AXA Financial, as The Equitable Cos. is now called, is renaming its captive sales force AXA Advisors, LLC. Previously, the sales force had operated under The Equitable Life Assurance Society of the United States, a subsidiary of The Equitable Cos. All new hires will become fee-based financial planners, while current brokers will have the option to collect commissions or fees, according to Barbara Wilkoc, spokesperson for AXA Financial, which is based in New York.

The company was renamed to change the perception the investing public has about the Equitable name, which is associated mainly with insurance and annuity products sold under the Equitable Life brand, according to AXA officials. Shareholders approved the renaming of the company in May, and the change took effect earlier this month. A television and print advertising campaign has been launched to introduce the AXA Advisors name and new sales concept to the public.

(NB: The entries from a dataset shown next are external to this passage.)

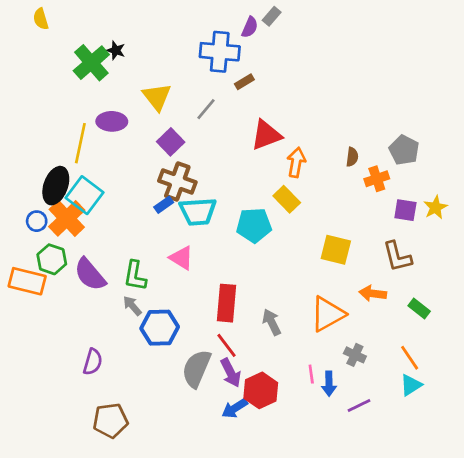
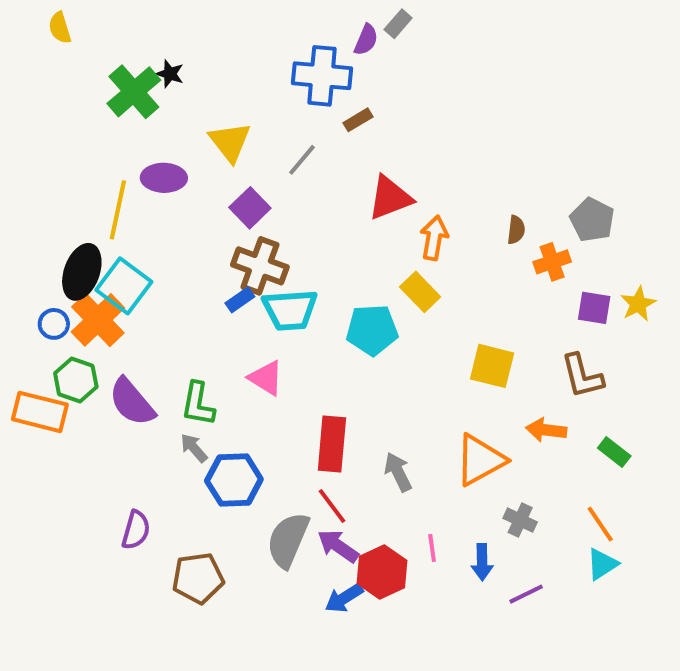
purple arrow: (231, 373) -> (338, 546), turned 152
pink line: (311, 374) -> (432, 548), moved
brown pentagon: (110, 420) -> (198, 578), moved

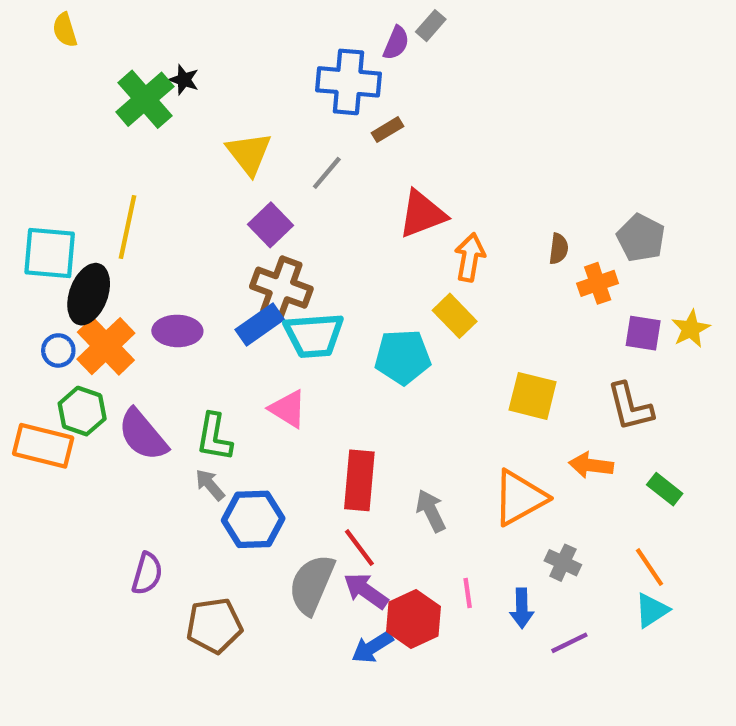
purple ellipse: (164, 178) -> (177, 331), moved
cyan square: (124, 286) -> (50, 253), moved, turned -32
blue rectangle: (240, 300) -> (260, 324), size x1.5

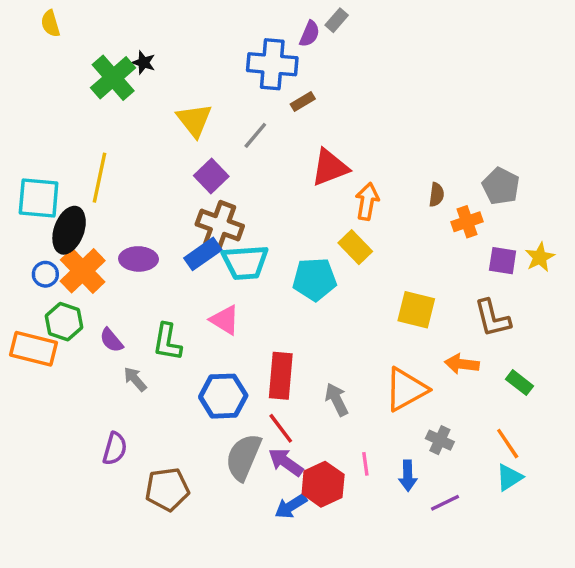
purple semicircle: (143, 435) -> (111, 340), size x0.6
gray arrow: (210, 485) -> (135, 379), moved
blue hexagon: (253, 519) -> (223, 396), moved

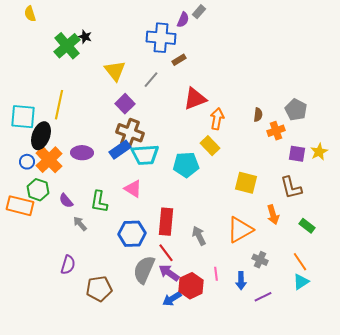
orange arrow: (462, 364) -> (273, 215), turned -114

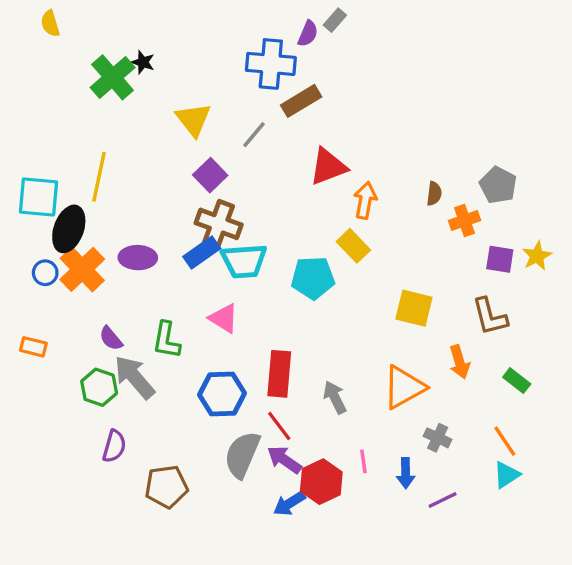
brown rectangle: (179, 60) -> (301, 101), size x1.6
green hexagon: (38, 190) -> (99, 387), moved
orange rectangle: (20, 206) -> (33, 347), size x0.6
gray arrow: (80, 224) -> (134, 377), size x1.8

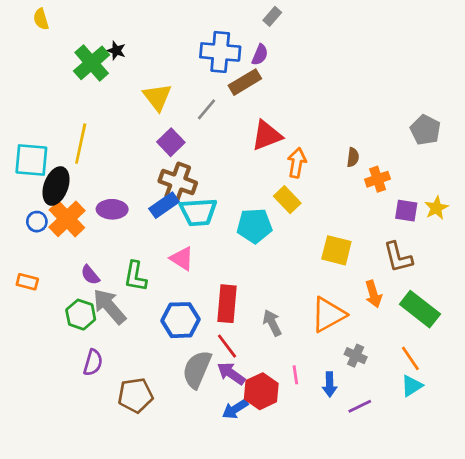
purple semicircle: (308, 34) -> (260, 55), moved
gray pentagon: (498, 185) -> (425, 130), moved
green rectangle: (517, 381) -> (420, 309), size x1.8

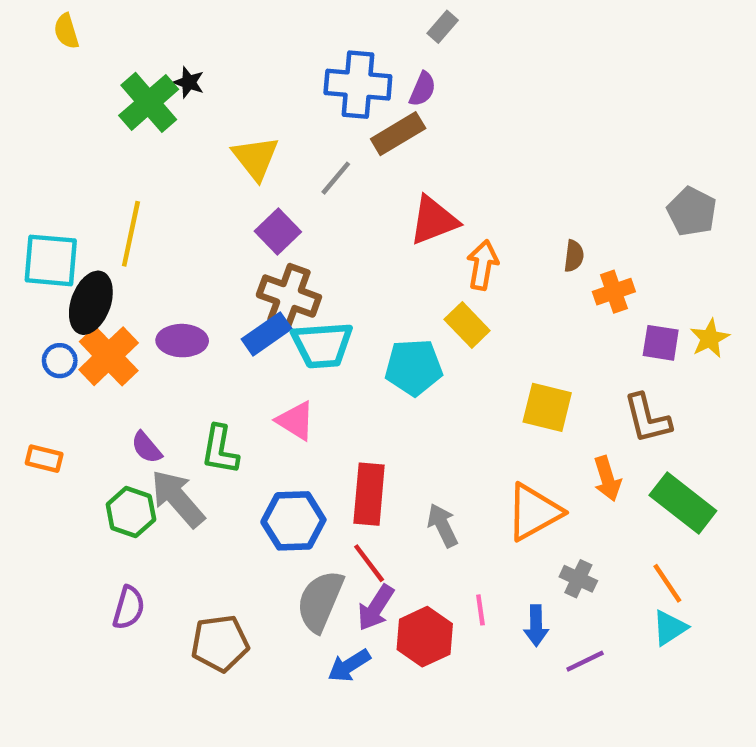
purple semicircle: (93, 362) -> (129, 608), moved
purple arrow: (231, 373) -> (376, 608), turned -92
blue arrow: (235, 409) -> (349, 666), moved

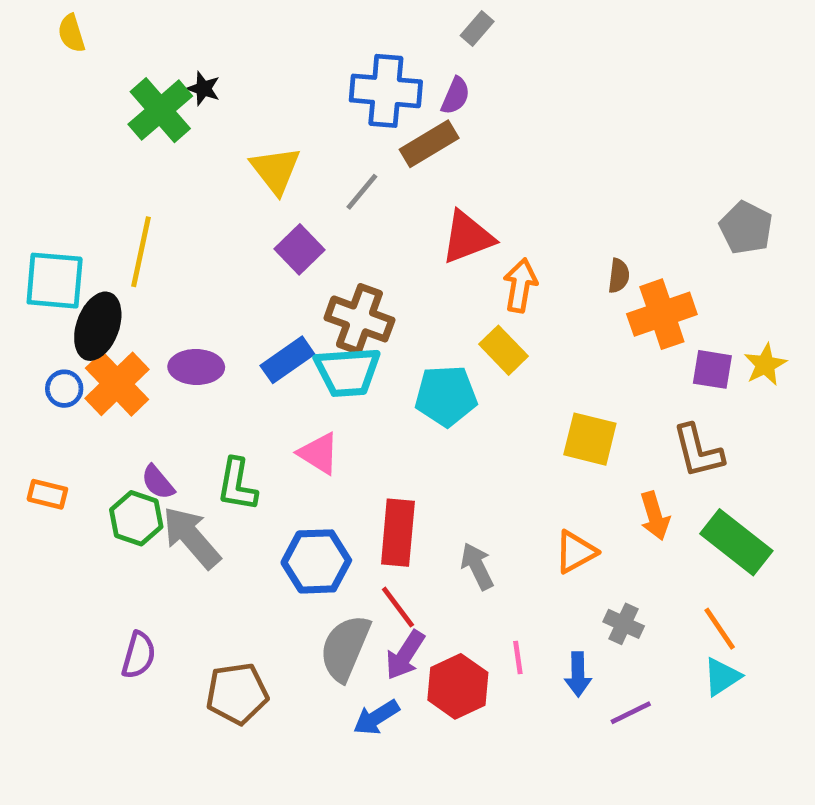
orange cross: (614, 292) -> (662, 314), size x1.5
brown cross: (289, 296) -> (359, 319), moved
green hexagon: (131, 512) -> (136, 518), moved
orange triangle: (534, 512) -> (576, 552), size x0.7

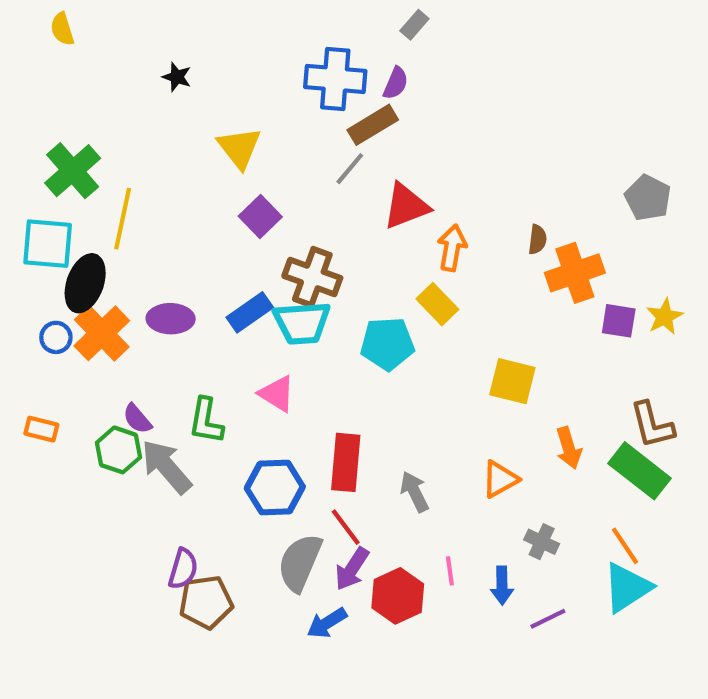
green cross: (160, 110) -> (73, 171), moved
gray line: (362, 192) -> (350, 169), moved
brown L-shape: (698, 451) -> (652, 425), moved
purple semicircle: (139, 655) -> (183, 569), moved
cyan triangle: (722, 677) -> (627, 588), size x1.5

AXA is the parent company of not only Equitable Life but also Alliance Capital Management and Donaldson, Lufkin & Jenrette, both of New York. The company was renamed so that it would be more easily associated with a number of financial products and services - not just those offered by Equitable Life.

AXA advisors are allowed to sell over 900 mutual funds from over 20 fund companies. They also sell Alliance Capital funds and the Winthrop Funds, which are managed by a subsidiary of Donaldson, Lufkin & Jenrette.

"We obviously offer much more than insurance and annuity products. That calls for a name with a broader meaning," said Edward D. Miller, president and chief executive officer of AXA Financial, in a statement.

AXA Advisors, which has a sales force of 7,000 people, is also trying to reposition itself among investors by changing to a fee-based structure. Many brokerages have established fee-based wrap programs in order to allow their sales force flexibility with their clients. They are also able to distance themselves from the perception that their decisions are motivated by the commissions they get from making transactions, according to a report on the registered investment advisor market released by Cerulli Associates of Boston earlier this year.

"Traditional brokerages and insurance companies such as Merrill Lynch and Prudential soon began to formally incorporate the tenets of financial planning into their sales systems," the report said. "As a result, many firms developed mutual fund wrap programs and adopted new monikers for their rep force - renaming them financial planners, advisors, or consultants, rather than transaction-oriented brokers."